The San Francisco Bay Area–based designer and his team, including landscape architect Christian Macke and farming experts Christiana Paoletti and Amy Rice-Jones, help clients all over the world through a variety of virtual programs that serve to educate them about growing and harvesting food. “Based on a site assessment and soil samples, we guide them where to establish the garden (if they don’t already have one set up) and make a crop plan for the season,” Douglas says. “We tell them where to plant, when to plant, what to plant, and do regular check-ins every two weeks by FaceTime to provide feedback, tips, and advice from afar.”
Closer to home, where his clients include Tyler Florence—for whom he’s spent several years designing and maintaining a three-terraced kitchen garden, among other projects, at the chef’s Northern California property—Douglas prefers keeping his hands dirty with projects following roughly the same process.
Douglas and his team designed, planted, and maintain this three-terraced kitchen garden at chef Tyler Florence’s Northern California home.
Photo: Tolan Florence
“We need to know there’s ideally between six and eight hours of sunlight—particularly for things like tomatoes and peppers. We look at the amount of sunlight to determine what can grow,” he explains. “Then, of course, we look at how much space you have–there are ways of growing horizontally and vertically to maximize space, particularly if you have a small area for your garden.”

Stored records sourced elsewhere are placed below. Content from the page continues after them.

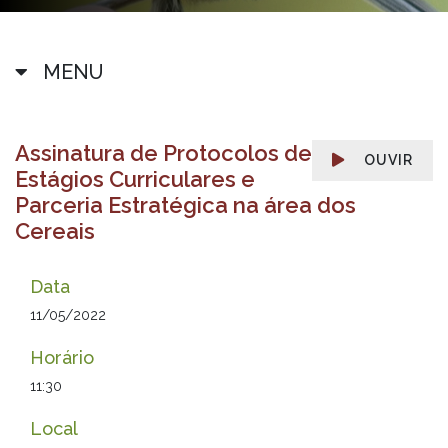
MENU
Assinatura de Protocolos de
OUVIR
Estágios Curriculares e
Parceria Estratégica na área dos
Cereais
Data
11/05/2022
Horário
11:30
Local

For small spaces, Douglas suggests a couple of options, including growing your garden in plant pots that can be ordered online from places like Wayfair, Houzz, or your local nurseries (which also deliver). “We like to consider the style of the house when choosing the right pots for our clients. You can pick from terra-cotta, ceramic, wood, or even fabric pots—which are a quick way to get set up. These are planters that ship folded up, and you simply unfold them, fill them with soil, and start growing.”